# My girl has mastered "wait"!!!!



## Elisabeth Kazup (Aug 23, 2008)

Awwww, she's so cute and such a good girl. I think that is one of the cutest obedience trials.


----------



## roxanness (May 29, 2009)

Yeah Bella! That was very impressive, she's is very cute and smat!


----------



## Siques (Aug 9, 2011)

so cute! thanks for sharing!! and what a good mama you must be!! (it's nice to see some happy times on here - i keep finding/reading the puppy problems and the sad situations!!)


----------



## akgolden (Jun 18, 2011)

Siques said:


> so cute! thanks for sharing!! and what a good mama you must be!! (it's nice to see some happy times on here - i keep finding/reading the puppy problems and the sad situations!!)

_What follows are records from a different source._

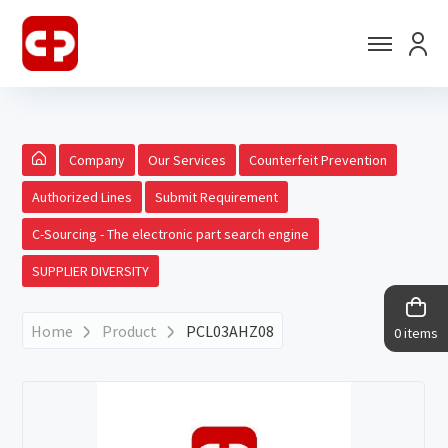
Company
Our Services
Counterfeit Prevention
Authorized Lines
Submit Requirement
C-Sourcing - The electronic part search engine
SUPPLIER DIVERSITY
Home
Product
PCL03AHZ08
0 items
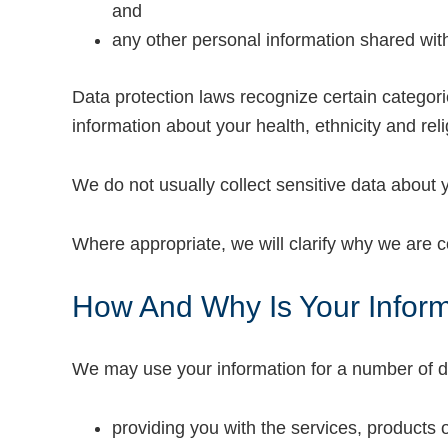
and
any other personal information shared wit
Data protection laws recognize certain categori
information about your health, ethnicity and reli
We do not usually collect sensitive data about y
Where appropriate, we will clarify why we are col
How And Why Is Your Infor
We may use your information for a number of d
providing you with the services, products 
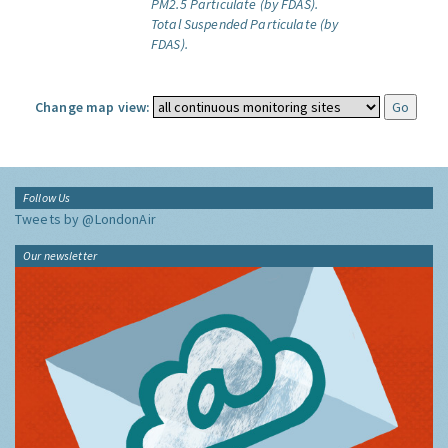
PM2.5 Particulate (by FDAS).
Total Suspended Particulate (by
FDAS).
Change map view:
Follow Us
Tweets by @LondonAir
Our newsletter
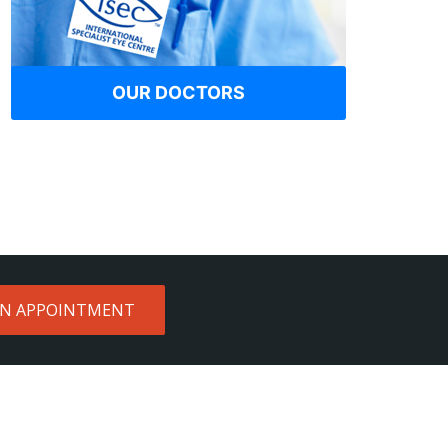
OUR DOCTORS
AN APPOINTMENT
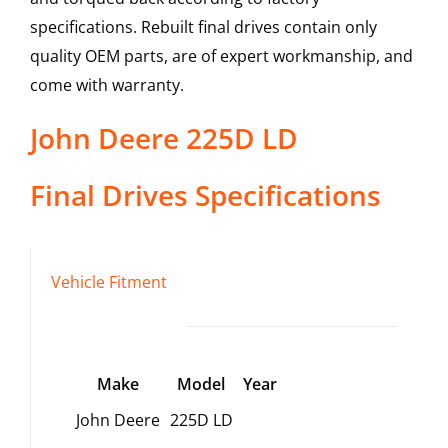
specifications. Rebuilt final drives contain only
quality OEM parts, are of expert workmanship, and
come with warranty.
John Deere
225D LD
Final Drives
Specifications
Vehicle Fitment
Make
Model
Year
John Deere
225D LD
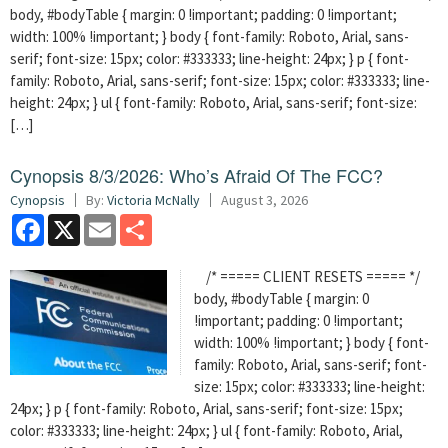
body, #bodyTable { margin: 0 !important; padding: 0 !important;
width: 100% !important; } body { font-family: Roboto, Arial, sans-
serif; font-size: 15px; color: #333333; line-height: 24px; } p { font-
family: Roboto, Arial, sans-serif; font-size: 15px; color: #333333; line-
height: 24px; } ul { font-family: Roboto, Arial, sans-serif; font-size:
[…]
Cynopsis 8/3/2026: Who’s Afraid Of The FCC?
Cynopsis
By:
Victoria McNally
August 3, 2026
Facebook
X
Email
Share
/* ===== CLIENT RESETS ===== */
body, #bodyTable { margin: 0
!important; padding: 0 !important;
width: 100% !important; } body { font-
family: Roboto, Arial, sans-serif; font-
size: 15px; color: #333333; line-height:
24px; } p { font-family: Roboto, Arial, sans-serif; font-size: 15px;
color: #333333; line-height: 24px; } ul { font-family: Roboto, Arial,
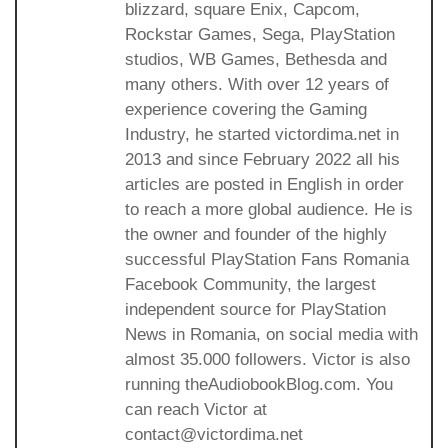
blizzard, square Enix, Capcom,
Rockstar Games, Sega, PlayStation
studios, WB Games, Bethesda and
many others. With over 12 years of
experience covering the Gaming
Industry, he started victordima.net in
2013 and since February 2022 all his
articles are posted in English in order
to reach a more global audience. He is
the owner and founder of the highly
successful PlayStation Fans Romania
Facebook Community, the largest
independent source for PlayStation
News in Romania, on social media with
almost 35.000 followers. Victor is also
running theAudiobookBlog.com. You
can reach Victor at
contact@victordima.net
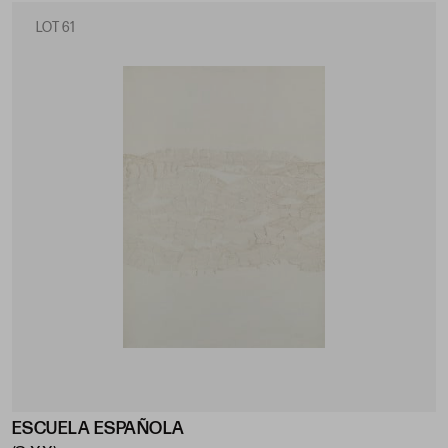
LOT 61
ESCUELA ESPAÑOLA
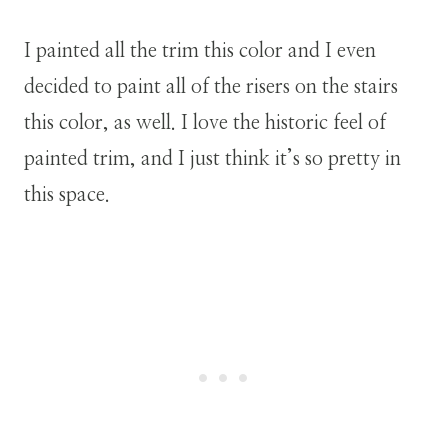
I painted all the trim this color and I even
decided to paint all of the risers on the stairs
this color, as well. I love the historic feel of
painted trim, and I just think it’s so pretty in
this space.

+1 the top 10 posts are all sad posts 

Great video, beautiful puppy


----------



## Bella's Mama (Jun 12, 2011)

Thank's everyone!!! 

I HAVE MORE GOOD NEWS TOO!!!!
Bella was experiencing some crazy resource guarding. My husband and I cannot afford to go to a behaviorist at this point, so I have been working very hard with her to discourage and get rid of this behavior...well, things have gotten so much better in the past couple weeks, I almost cannot believe it! She even gives me things now! She hasn't growled in awhile, just get's her eyes, and I get firm with her and do what I do and BAM, she gives me the thing she has.

And she's a PRO at trading! Trades no matter what she has!!!


----------